Both CVO HA nodes in Azure randomly shutdown at few days intervals
Applies to
- Cloud Volumes ONTAP
- Azure
Issue
Both CVO HA nodes in Azure randomly shutdown with takeover at irregular intervals.
EMS logs
report an initiated shutdown:Node-01
Fri Jul 28 20:07:58 +0100 [node-01: shutdown_thread0: ha.localNodeShutDown:notice]: Shutdown of the local node has been initiated with inhibit_takeover set to FALSE.

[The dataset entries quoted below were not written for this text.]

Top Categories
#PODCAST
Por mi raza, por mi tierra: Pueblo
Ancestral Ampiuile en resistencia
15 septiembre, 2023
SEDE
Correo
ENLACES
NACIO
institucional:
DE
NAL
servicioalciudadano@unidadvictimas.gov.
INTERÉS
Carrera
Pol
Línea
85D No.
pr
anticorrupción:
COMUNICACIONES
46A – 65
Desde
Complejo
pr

Fri Jul 28 20:07:58 +0100 [node-01: cf_main: cf.fsm.takeoverOfPartnerDisabled:error]: Failover monitor: takeover of node-02 disabled (local halt in progress).
Fri Jul 28 20:08:06 +0100 [node-01: shutdown_thread0: kern.shutdown:notice]: System shut down because : "D-blade Halting".
Node-02
Fri Jul 28 20:08:08 +0100 [node-02: cf_main: cf.fsm.takeover.on.halt:info]: Failover monitor: Node initiated automatic takeover after detecting that its partner node has halted.
Fri Jul 28 20:08:08 +0100 [node-02: cf_main: cf.fsm.stateTransit:info]: Failover monitor: UP --> TAKEOVER
Fri Jul 28 20:08:08 +0100 [node-02: cf_takeover: ha.takeover.stateChng:debug]: params: {'old_state': 'NOT_IN_TAKEOVER', 'new_state': 'IN_CFO_TAKEOVER'}
Fri Jul 28 20:08:08 +0100 [node-02: cf_takeover: cf.fm.takeoverStarted:notice]: Failover monitor: takeover started
Fri Jul 28 20:08:15 +0100 [node-02: cf_takeover: cf.fm.takeoverComplete:notice]: Failover monitor: takeover completed
Fri Jul 28 20:08:15 +0100 [node-02: cf_takeover: cf.fm.takeoverDuration:info]: Failover monitor: takeover duration time is 7 seconds.
Fri Jul 28 20:08:47 +0100 [node-02: shutdown_thread0: ha.localNodeShutDown:notice]: Shutdown of the local node has been initiated with inhibit_takeover set to FALSE.
Fri Jul 28 20:08:55 +0100 [node-02: shutdown_thread0: kern.shutdown:notice]: System shut down because : "D-blade Halting".